TASK
Leaving pictures aside, restate exactly the lines of the data below, from the first one through the line that contains "этом месте только спустя не менее 3 лет после".
*** DATASET RECORDS Section Begins ***
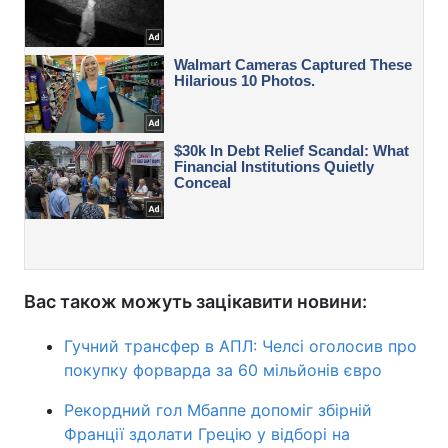
Вас також можуть зацікавити новини:
Гучний трансфер в АПЛ: Челсі оголосив про
покупку форварда за 60 мільйонів євро
Рекордний гол Мбаппе допоміг збірній
Франції здолати Грецію у відборі на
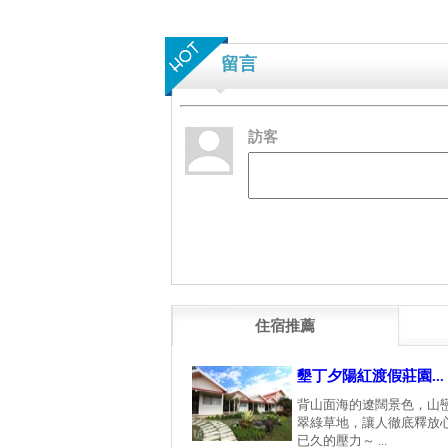
留言
訪客
住宿推薦
墾丁夕陽紅渡假莊園...
背山面海的遼闊景色，山
翠綠草地，讓人徹底釋放
已久的壓力～ ...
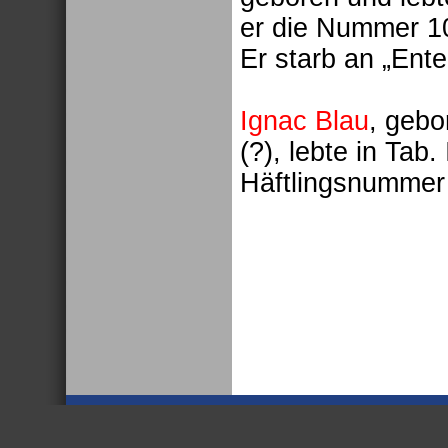
er die Nummer 10
Er starb an „Enter
Ignac Blau
, gebo
(?), lebte in Tab.
Häftlingsnummer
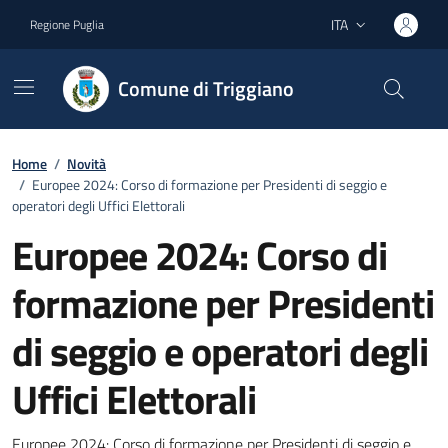
Vai ai contenuti
Vai al footer
ITA
Regione Puglia
Lingua attiva:
Comune di Triggiano
Home
/
Novità
/
Europee 2024: Corso di formazione per Presidenti di seggio e
operatori degli Uffici Elettorali
Europee 2024: Corso di
formazione per Presidenti
di seggio e operatori degli
Uffici Elettorali
Europee 2024: Corso di formazione per Presidenti di seggio e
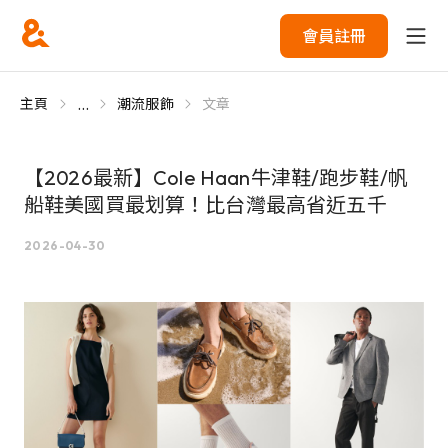
會員註冊
...
主頁
潮流服飾
文章
【2026最新】Cole Haan牛津鞋/跑步鞋/帆
船鞋美國買最划算！比台灣最高省近五千
2026-04-30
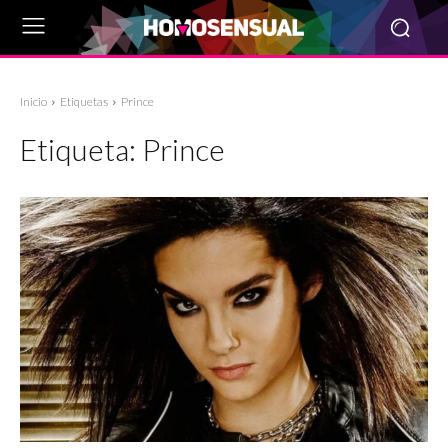
Inicio
Etiquetas
Prince
Etiqueta:
Prince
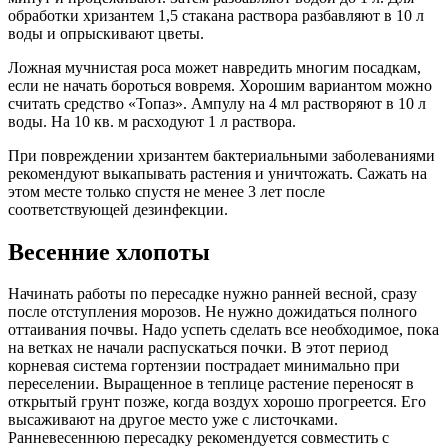
обработки хризантем 1,5 стакана раствора разбавляют в 10 л
воды и опрыскивают цветы.
Ложная мучнистая роса может навредить многим посадкам,
если не начать бороться вовремя. Хорошим вариантом можно
считать средство «Топаз». Ампулу на 4 мл растворяют в 10 л
воды. На 10 кв. м расходуют 1 л раствора.
При повреждении хризантем бактериальными заболеваниями
рекомендуют выкапывать растения и уничтожать. Сажать на
этом месте только спустя не менее 3 лет после
соответствующей дезинфекции.
Весенние хлопоты
Начинать работы по пересадке нужно ранней весной, сразу
после отступления морозов. Не нужно дожидаться полного
оттаивания почвы. Надо успеть сделать все необходимое, пока
на ветках не начали распускаться почки. В этот период
корневая система гортензии пострадает минимально при
переселении. Выращенное в теплице растение переносят в
открытый грунт позже, когда воздух хорошо прогреется. Его
высаживают на другое место уже с листочками.
Ранневесеннюю пересадку рекомендуется совместить с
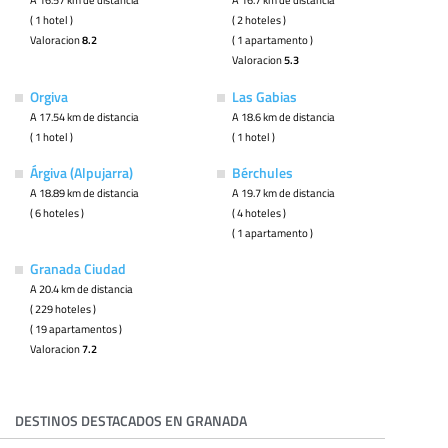
( 1 hotel )
( 2 hoteles )
Valoracion
8.2
( 1 apartamento )
Valoracion
5.3
Orgiva
Las Gabias
A 17.54 km de distancia
A 18.6 km de distancia
( 1 hotel )
( 1 hotel )
Árgiva (Alpujarra)
Bérchules
A 18.89 km de distancia
A 19.7 km de distancia
( 6 hoteles )
( 4 hoteles )
( 1 apartamento )
Granada Ciudad
A 20.4 km de distancia
( 229 hoteles )
( 19 apartamentos )
Valoracion
7.2
DESTINOS DESTACADOS EN GRANADA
*** DATASET RECORDS Section Ends ***
YOUR SOLUTION
Вас також можуть зацікавити новини:
Гучний трансфер в АПЛ: Челсі оголосив про
покупку форварда за 60 мільйонів євро
Рекордний гол Мбаппе допоміг збірній
Франції здолати Грецію у відборі на
留言
訪客
住宿推薦
墾丁夕陽紅渡假莊園...
背山面海的遼闊景色，山
翠綠草地，讓人徹底釋放
已久的壓力～ ...
er die Nummer 10
Er starb an „Enter
Ignac Blau
, gebo
(?), lebte in Tab.
Häftlingsnummer
Vai ai contenuti
Vai al footer
ITA
Regione Puglia
Lingua attiva:
Comune di Triggiano
Home
/
Novità
/
Europee 2024: Corso di formazione per Presidenti di seggio e
operatori degli Uffici Elettorali
Europee 2024: Corso di
formazione per Presidenti
di seggio e operatori degli
Uffici Elettorali
Europee 2024: Corso di formazione per Presidenti di seggio e
會員註冊
...
主頁
潮流服飾
文章
【2026最新】Cole Haan牛津鞋/跑步鞋/帆
船鞋美國買最划算！比台灣最高省近五千
2026-04-30
Inicio
Etiquetas
Prince
Etiqueta:
Prince
обработки хризантем 1,5 стакана раствора разбавляют в 10 л
воды и опрыскивают цветы.
Ложная мучнистая роса может навредить многим посадкам,
если не начать бороться вовремя. Хорошим вариантом можно
считать средство «Топаз». Ампулу на 4 мл растворяют в 10 л
воды. На 10 кв. м расходуют 1 л раствора.
При повреждении хризантем бактериальными заболеваниями
рекомендуют выкапывать растения и уничтожать. Сажать на
этом месте только спустя не менее 3 лет после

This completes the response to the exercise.